Im folgenden soll insbesondere auf Kurt Marti und seinen 1957 in der Zeitschrift „Evangelische Theologie“ erschienenen Aufsatz unter dem Titel „Christus, die Befreiung der bildenden Künste zur Profanität“[1] eingegangen werden, da er mit grundlegenden Thesen von Wolfgang Schöne koinzidiert ohne direkt auf Schöne zu antworten.

Dies tut aber Kurt Lüthi in seinem Aufsatz zur Modernen Malerei[2] aus dem Jahr 1963, dem wir hier kurz den Vortritt vor Kurt Marti lassen:

„Hier sei noch die interessante geschichtsphilosophische These von Wolfgang Schöne erwähnt. Schöne zieht die ganze Geschichte der abendländischen Kunst der Bilder von Gottesgestalten heran. Er stellt eine Korrespondenz zwischen der Geschichte der Bilder und dem heilsgeschichtlichen Schema des Neuen Testaments fest: Von der Inkarnation Gottes im Menschen Jesus zum Sichtbarwerden Gottes in Jesus (Verklärung), zur Passion = Auferstehung = Himmelfahrt. Jetzt ergibt sich die Konsequenz: Gott ist undarstellbar geworden; dieser prinzipiellen Unsichtbarkeit gilt es heute standzuhalten. Das zweite Gebot ist in einem neuen Sinn zu aktualisieren. Es geht heute um das Ende der Anschaulichkeit, das der Unanschaulichkeit heutiger Physik entspricht. Bildaussagen des 19. Jahrhunderts, die zu religiöser Thematik gehören, sind gerade in ihrem Realismus kraftlos, leer (Jesusbild der Nazarener!). Die Kunst ist zum Ende des Abbildlichen geführt, wie die Physik zum Ende der Anschaulichkeit und wie die Theologie zum Ende der Objektivierbarkeit Gottes. Das alles ist nicht als negativer Ausgang zu deuten, sondern als neue Chance: es geht um eine neue Art der Gottesbegegnung des heutigen Menschen, und Kunst vermag in einem neuen Sinne diesem Menschen zu helfen.“[3]

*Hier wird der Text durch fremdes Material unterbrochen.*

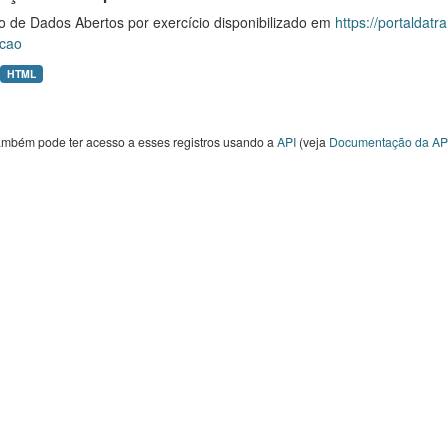
o de Dados Abertos por exercício disponibilizado em
https://portaldat
cao
HTML
ambém pode ter acesso a esses registros usando a
API
(veja
Documentação da AP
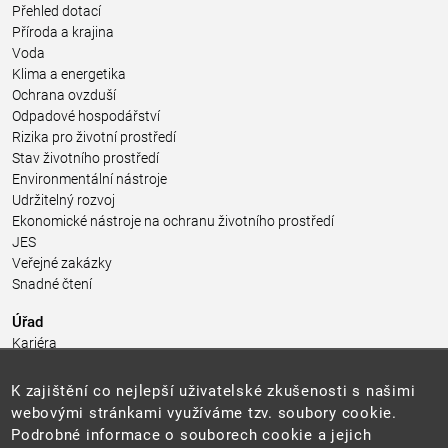
Přehled dotací
Příroda a krajina
Voda
Klima a energetika
Ochrana ovzduší
Odpadové hospodářství
Rizika pro životní prostředí
Stav životního prostředí
Environmentální nástroje
Udržitelný rozvoj
Ekonomické nástroje na ochranu životního prostředí
JES
Veřejné zakázky
Snadné čtení
Úřad
Kariéra
Úřední deska
Pro média a veřejnost
K zajištění co nejlepší uživatelské zkušenosti s našimi
Povinně zveřejňované informace
webovými stránkami využíváme tzv. soubory cookie.
Kontakty
Podrobné informace o souborech cookie a jejich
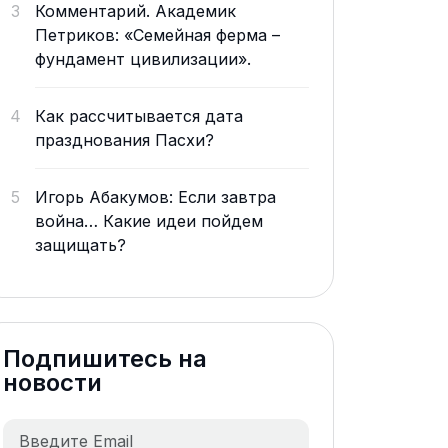
3
Комментарий. Академик
Петриков: «Семейная ферма –
фундамент цивилизации».
4
Как рассчитывается дата
празднования Пасхи?
5
Игорь Абакумов: Если завтра
война… Какие идеи пойдем
защищать?
Подпишитесь на
новости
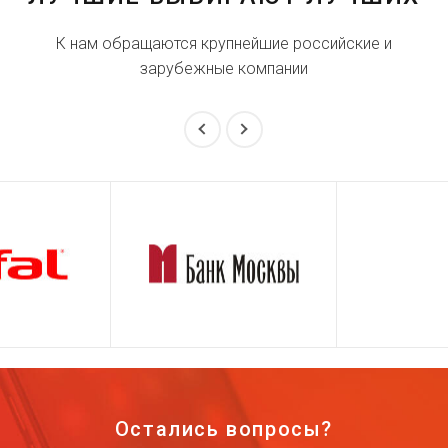
К нам обращаются крупнейшие российские и
зарубежные компании
Остались вопросы?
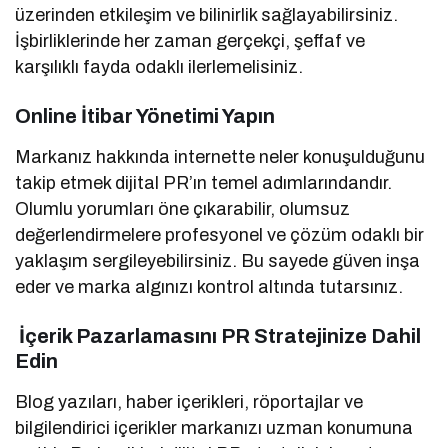
üzerinden etkileşim ve bilinirlik sağlayabilirsiniz.
İşbirliklerinde her zaman gerçekçi, şeffaf ve
karşılıklı fayda odaklı ilerlemelisiniz.
Online İtibar Yönetimi Yapın
Markanız hakkında internette neler konuşulduğunu
takip etmek dijital PR’ın temel adımlarındandır.
Olumlu yorumları öne çıkarabilir, olumsuz
değerlendirmelere profesyonel ve çözüm odaklı bir
yaklaşım sergileyebilirsiniz. Bu sayede güven inşa
eder ve marka algınızı kontrol altında tutarsınız.
İçerik Pazarlamasını PR Stratejinize Dahil
Edin
Blog yazıları, haber içerikleri, röportajlar ve
bilgilendirici içerikler markanızı uzman konumuna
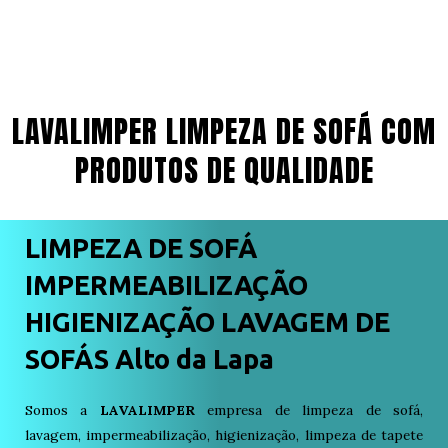
LAVALIMPER LIMPEZA DE SOFÁ COM
PRODUTOS DE QUALIDADE
LIMPEZA DE SOFÁ
IMPERMEABILIZAÇÃO
HIGIENIZAÇÃO LAVAGEM DE
SOFÁS Alto da Lapa
Somos a
LAVALIMPER
empresa de limpeza de sofá,
lavagem, impermeabilização, higienização, limpeza de tapete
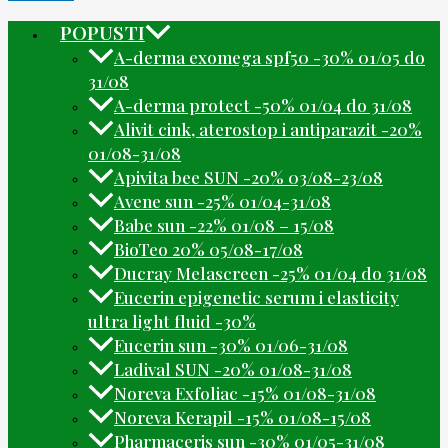
POPUSTI
A-derma exomega spf50 -30% 01/05 do
31/08
A-derma protect -50% 01/04 do 31/08
Alivit cink, aterostop i antiparazit -20%
01/08-31/08
Apivita bee SUN -20% 03/08-23/08
Avene sun -25% 01/04-31/08
Babe sun -22% 01/08 – 15/08
BioTeo 20% 05/08-17/08
Ducray Melascreen -25% 01/04 do 31/08
Eucerin epigenetic serum i elasticity
ultra light fluid -30%
Eucerin sun -30% 01/06-31/08
Ladival SUN -20% 01/08-31/08
Noreva Exfoliac -15% 01/08-31/08
Noreva Kerapil -15% 01/08-15/08
Pharmaceris sun -30% 01/05-31/08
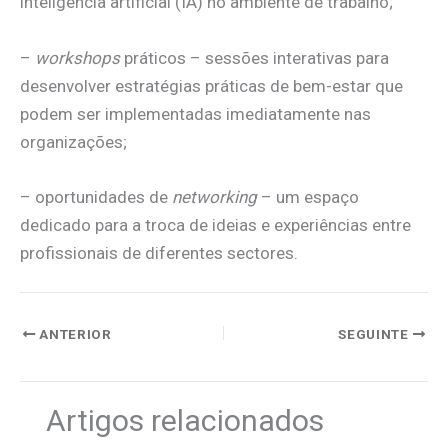
inteligência artificial (IA) no ambiente de trabalho;
–
workshops
práticos – sessões interativas para
desenvolver estratégias práticas de bem-estar que
podem ser implementadas imediatamente nas
organizações;
– oportunidades de
networking
– um espaço
dedicado para a troca de ideias e experiências entre
profissionais de diferentes sectores.
ANTERIOR
SEGUINTE
Artigos relacionados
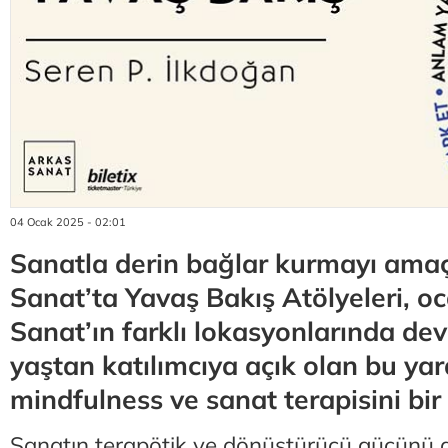
04 Ocak 2025 - 02:01
Sanatla derin bağlar kurmayı ama
Sanat’ta Yavaş Bakış Atölyeleri, o
Sanat’ın farklı lokasyonlarında de
yaştan katılımcıya açık olan bu yarat
mindfulness ve sanat terapisini bir 
Sanatın terapötik ve dönüştürücü gücünü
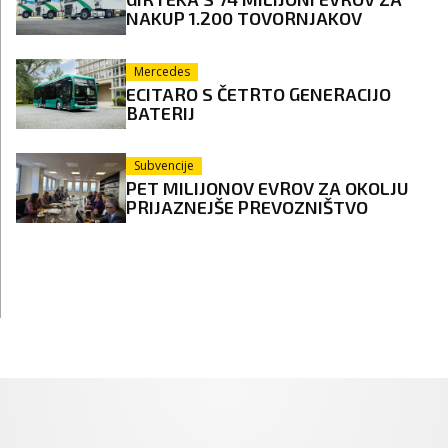
NAKUP 1.200 TOVORNJAKOV
Mercedes
ECITARO S ČETRTO GENERACIJO
BATERIJ
Subvencije
PET MILIJONOV EVROV ZA OKOLJU
PRIJAZNEJŠE PREVOZNIŠTVO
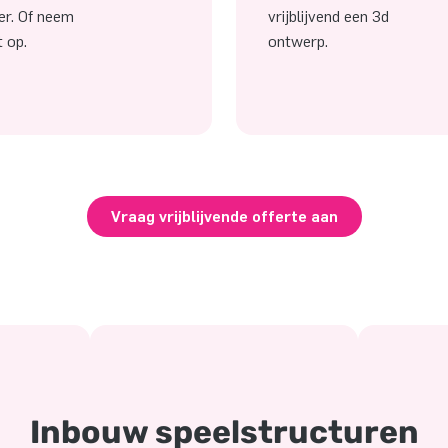
er. Of neem
vrijblijvend een 3d
t op.
ontwerp.
Vraag vrijblijvende offerte aan
Inbouw speelstructuren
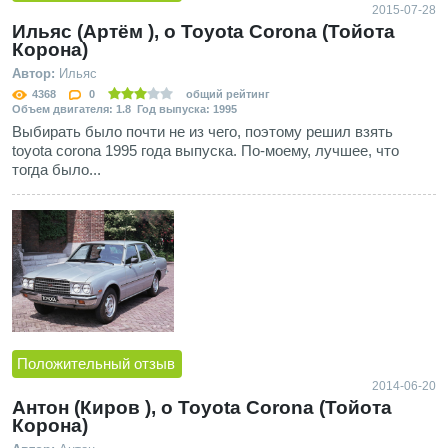
2015-07-28
Ильяс (Артём ), о Toyota Corona (Тойота
Корона)
Автор:
Ильяс
4368
0
общий рейтинг
Объем двигателя: 1.8 Год выпуска: 1995
Выбирать было почти не из чего, поэтому решил взять
toyota corona 1995 года выпуска. По-моему, лучшее, что
тогда было...
Положительный отзыв
2014-06-20
Антон (Киров ), о Toyota Corona (Тойота
Корона)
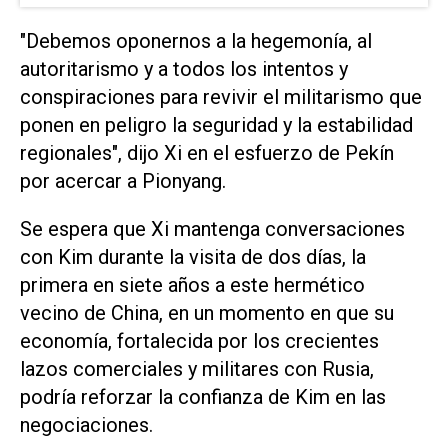
"Debemos oponernos ⁠a la hegemonía, al
autoritarismo y a todos los intentos y
conspiraciones ‌para revivir el militarismo que
ponen en peligro la seguridad ⁠y la estabilidad
regionales", dijo Xi en ⁠el esfuerzo de Pekín
por acercar a Pionyang.
Se espera que Xi mantenga conversaciones
con Kim durante la visita de dos días, la
primera en siete años a ⁠este hermético
vecino de China, en un momento en que su ​
economía, fortalecida por los crecientes
lazos comerciales y militares ‌con Rusia,
podría reforzar la confianza ‌de Kim en las
negociaciones.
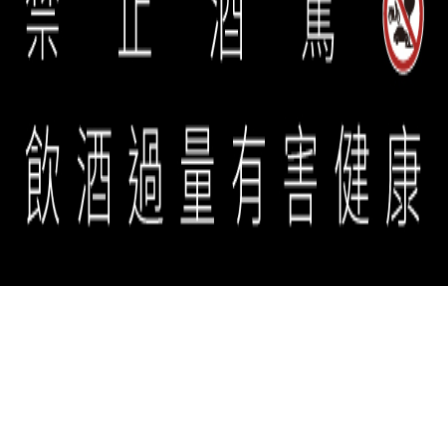
誠品生活餐旅事業群 copyright © 2026 eslite spectrum all rights
reserved.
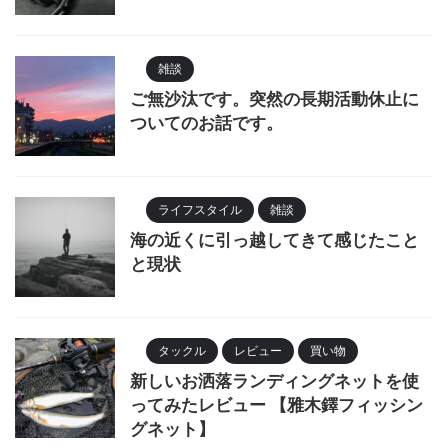
雑談
ご無沙汰です。突然の長期活動休止に
ついてのお話です。
ライフスタイル
雑談
海の近くに引っ越してきて感じたこと
と現状
タックル
レビュー
買い物
新しいお洒落ランディングネットを使
ってみたレビュー 【雅木鐸フィッシン
グネット】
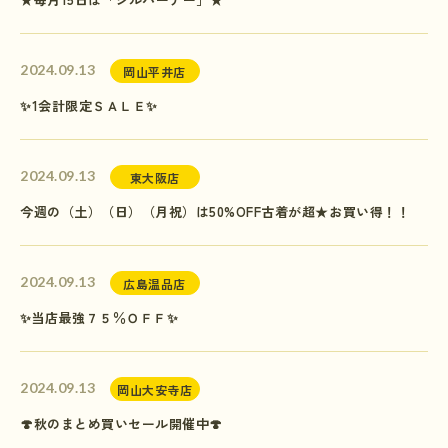
2024.09.13
岡山平井店
✨1会計限定ＳＡＬＥ✨
2024.09.13
東大阪店
今週の（土）（日）（月祝）は50%OFF古着が超★お買い得！！
2024.09.13
広島温品店
✨当店最強７５％ＯＦＦ✨
2024.09.13
岡山大安寺店
🍄秋のまとめ買いセール開催中🍄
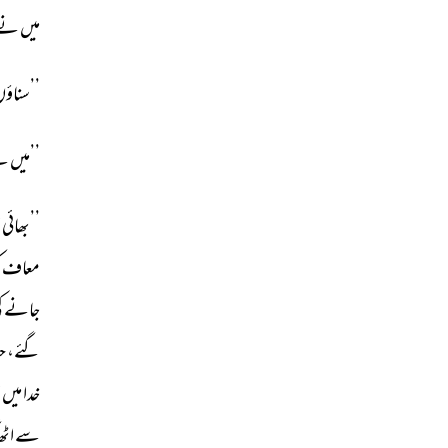
میں 
نے 
’’سناؤں
’’میں 
نے
’’بھائی 
ا
معاف 
ک
جانے 
ک
گئے، 
حی
خدا 
میں 
ا
سے 
اٹھ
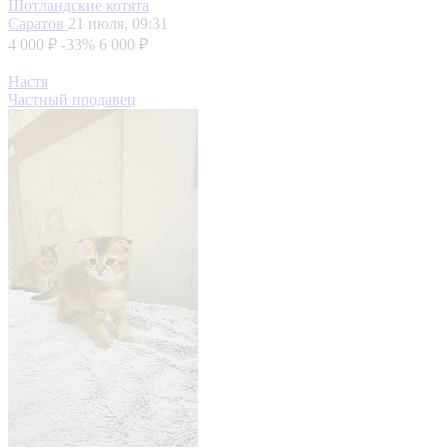
Шотландские котята
Саратов
21 июля, 09:31
4 000 ₽
-33%
6 000 ₽
Настя
Частный продавец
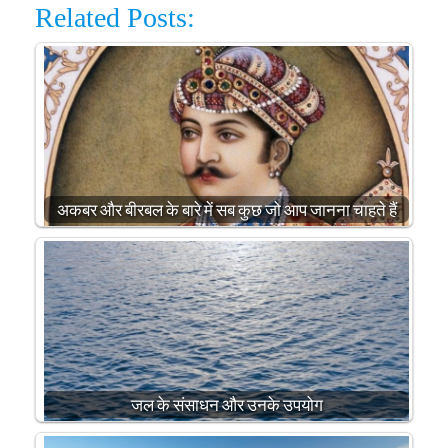
Related Posts:
अकबर और बीरबल के बारे में सब कुछ जो आप जानना चाहते हैं
जल के संसाधन और उनके उपयोग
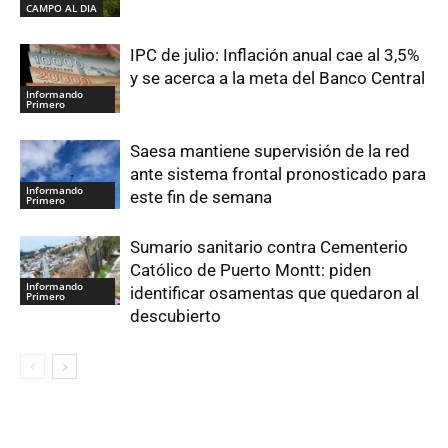
CAMPO AL DIA
IPC de julio: Inflación anual cae al 3,5%
y se acerca a la meta del Banco Central
Informando
Primero
Saesa mantiene supervisión de la red
ante sistema frontal pronosticado para
Informando
este fin de semana
Primero
Sumario sanitario contra Cementerio
Católico de Puerto Montt: piden
Informando
identificar osamentas que quedaron al
Primero
descubierto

Lüthi greift hier die Argumentation Schönes auf, dass die Kunst (bereits im 19. Jahrhundert, aber vollends im 20. Jahrhundert) zum Ende der Abbildlichkeit gekommen sei. Lüthi bringt diese Aussage Schönes nun in den Zusammenhang des 2. Gebotes und dessen Ablehnung der Objektivierbarkeit Gottes ein und zeigt so, dass es eine Koinzidenz zwischen der notwendig endenden Bildgeschichte Gottes im Abendland mit dem Bilderverbot des Alten Testamentes gibt. Als sei die Kunst endlich in der Geschöpflichkeit bzw. in der Welt, in der Profanität angekommen, in die sie eigentlich schon immer hineingehört hat, so, als habe sie zwischenzeitlich in der Entfremdung von sich selbst gelebt. Wilhelm Vischer fragt im Hinblick auf das 2. Gebot: „Ist mit dem Verbot der religiösen Kunst den Auserwählten des Herrn alles künstlerische Schaffen untersagt? Im Gegenteil: dadurch, dass der Kunst und dem Künstler die Weihe verweigert wird, werden sie beide von einer Entfremdung befreit.“[4] Vischer fasst das Schöpfungswerk Gottes als das vollkommene Kunstwerk auf. Darum: „Es wäre schwer verständlich, wenn der Schöpfer, der dieser Künstler ist, dem Menschen, den er als sein Ebenbild geschaffen hat nicht auch das Bedürfnis und die Fähigkeit künstlerischer Mittel verliehen hätte . Das zweite Wort des Dekalogs löst den Bann und jeden magischen Zwang und lädt die Befreiten des Herrn zu dem Spiel der Kunst.“[5] Ikone Gottes ist nicht mehr ein Abbild, das ein Urbild repräsentierte, sondern Ikone Gottes „ist der Mensch von Fleisch und Blut, so wie er lebt, die Ikone Gottes im Tempel der Welt.“[6] - „Ebenbild Gottes ist zuerst der Mensch Jesus von Nazareth und dann der in ihm erneuerte Mensch“.[7]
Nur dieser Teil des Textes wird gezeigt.